+++ EXTRACTED DATA

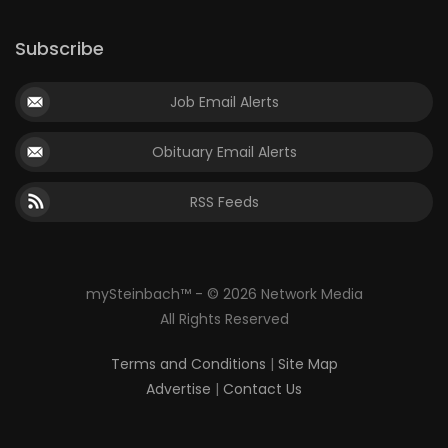
Subscribe
Job Email Alerts
Obituary Email Alerts
RSS Feeds
mySteinbach™ - © 2026 Network Media
All Rights Reserved
Terms and Conditions
|
Site Map
Advertise
|
Contact Us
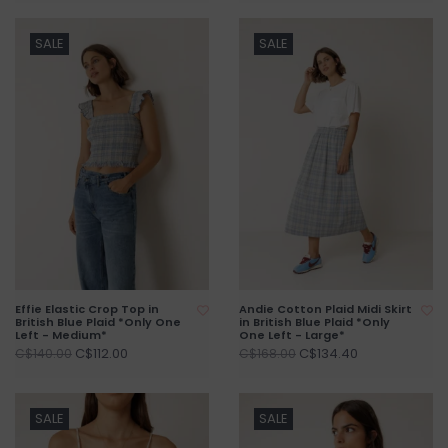
SALE
SALE
Effie Elastic Crop Top in
Andie Cotton Plaid Midi Skirt
British Blue Plaid *Only One
in British Blue Plaid *Only
Left - Medium*
One Left - Large*
C$112.00
C$134.40
C$140.00
C$168.00
SALE
SALE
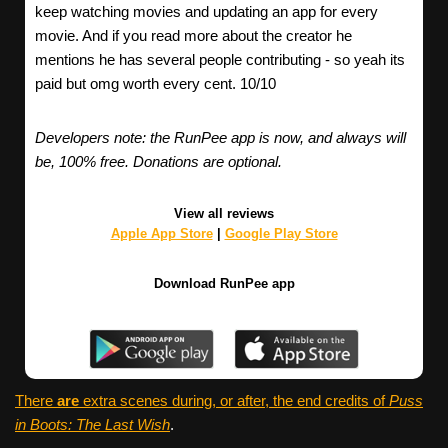
keep watching movies and updating an app for every
movie. And if you read more about the creator he
mentions he has several people contributing - so yeah its
paid but omg worth every cent. 10/10
Developers note: the RunPee app is now, and always will
be, 100% free. Donations are optional.
View all reviews
Apple App Store
|
Google Play Store
Download RunPee app
There
are
extra scenes during, or after, the end credits of
Puss
in Boots: The Last Wish
.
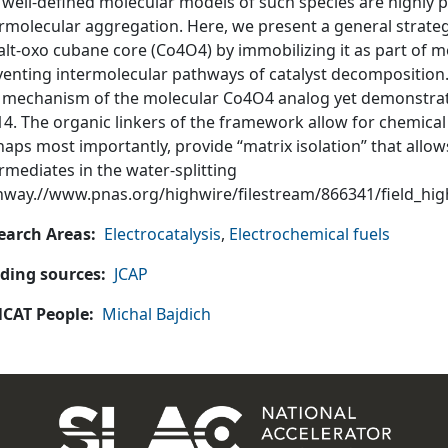
 well-defined molecular models of such species are highly 
rmolecular aggregation. Here, we present a general strategy
alt-oxo cubane core (Co4O4) by immobilizing it as part of 
enting intermolecular pathways of catalyst decomposition. 
 mechanism of the molecular Co4O4 analog yet demonstrate
4. The organic linkers of the framework allow for chemical f
aps most importantly, provide “matrix isolation” that allow
rmediates in the water-splitting
hway.//www.pnas.org/highwire/filestream/866341/field_hi
earch Areas
Electrocatalysis
,
Electrochemical fuels
ding sources
JCAP
CAT People
Michal Bajdich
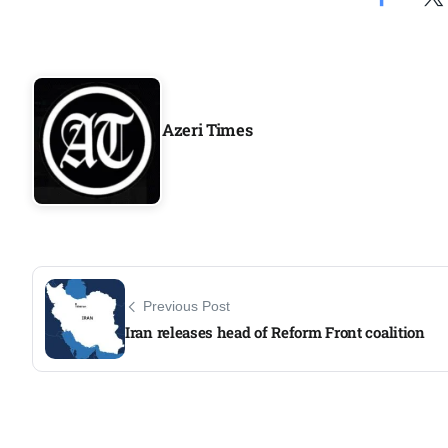
Aug
04
Aug
Azeri Times
04
ergy
Aug
04
Aug
Previous Post
Iran releases head of Reform Front coalition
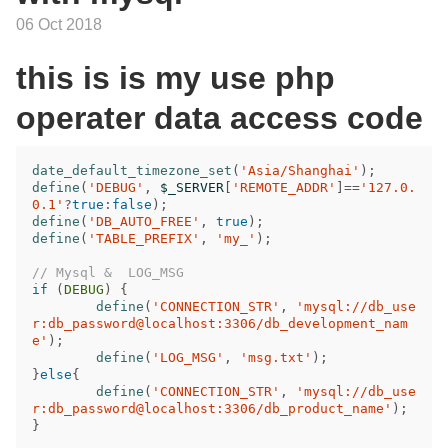
06 Oct 2018
this is is my use php
operater data access code
date_default_timezone_set
(
'Asia/Shanghai'
);
define
(
'DEBUG'
,
$_SERVER
[
'REMOTE_ADDR'
]
==
'127.0.
0.1'
?
true
:
false
);
define
(
'DB_AUTO_FREE'
,
true
);
define
(
'TABLE_PREFIX'
,
'my_'
);
// Mysql &  LOG_MSG
if
(
DEBUG
)
{
define
(
'CONNECTION_STR'
,
'mysql://db_use
r:db_password@localhost:3306/db_development_nam
e'
);
define
(
'LOG_MSG'
,
'msg.txt'
);
}
else
{
define
(
'CONNECTION_STR'
,
'mysql://db_use
r:db_password@localhost:3306/db_product_name'
);
}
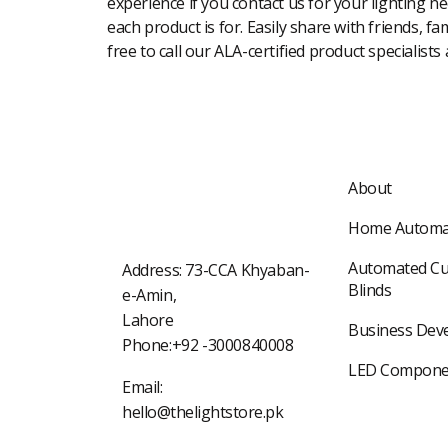
experience if you contact us for your lighting n
each product is for. Easily share with friends, f
free to call our ALA-certified product specialists
About
Home Automa
Automated Cu
Address: 73-CCA Khyaban-
Blinds
e-Amin,
Lahore
Business Dev
Phone:+92 -3000840008
LED Compone
Email:
hello@thelightstore.pk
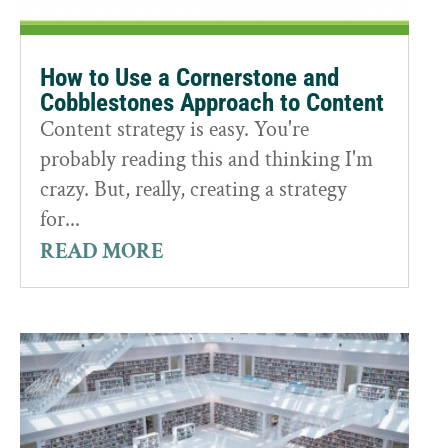
How to Use a Cornerstone and
Cobblestones Approach to Content
Content strategy is easy. You're
probably reading this and thinking I'm
crazy. But, really, creating a strategy
for...
READ MORE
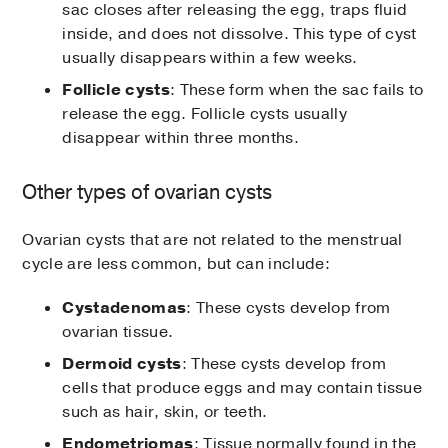
sac closes after releasing the egg, traps fluid
inside, and does not dissolve. This type of cyst
usually disappears within a few weeks.
Follicle cysts
: These form when the sac fails to
release the egg. Follicle cysts usually
disappear within three months.
Other types of ovarian cysts
Ovarian cysts that are not related to the menstrual
cycle are less common, but can include:
Cystadenomas
: These cysts develop from
ovarian tissue.
Dermoid cysts
: These cysts develop from
cells that produce eggs and may contain tissue
such as hair, skin, or teeth.
Endometriomas
: Tissue normally found in the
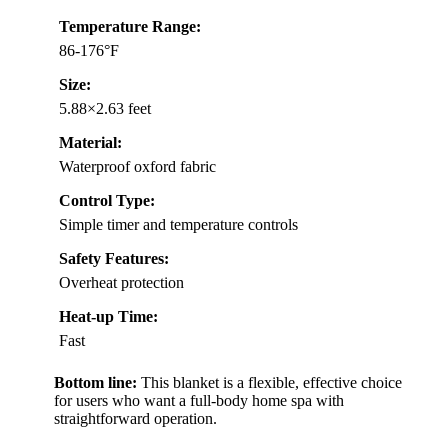
Temperature Range:
86-176°F
Size:
5.88×2.63 feet
Material:
Waterproof oxford fabric
Control Type:
Simple timer and temperature controls
Safety Features:
Overheat protection
Heat-up Time:
Fast
Bottom line:
This blanket is a flexible, effective choice
for users who want a full-body home spa with
straightforward operation.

++++++

Gather from the data above every line with the string "Only".

*WRITTEN SOLUTION:*
British Blue Plaid *Only One
in British Blue Plaid *Only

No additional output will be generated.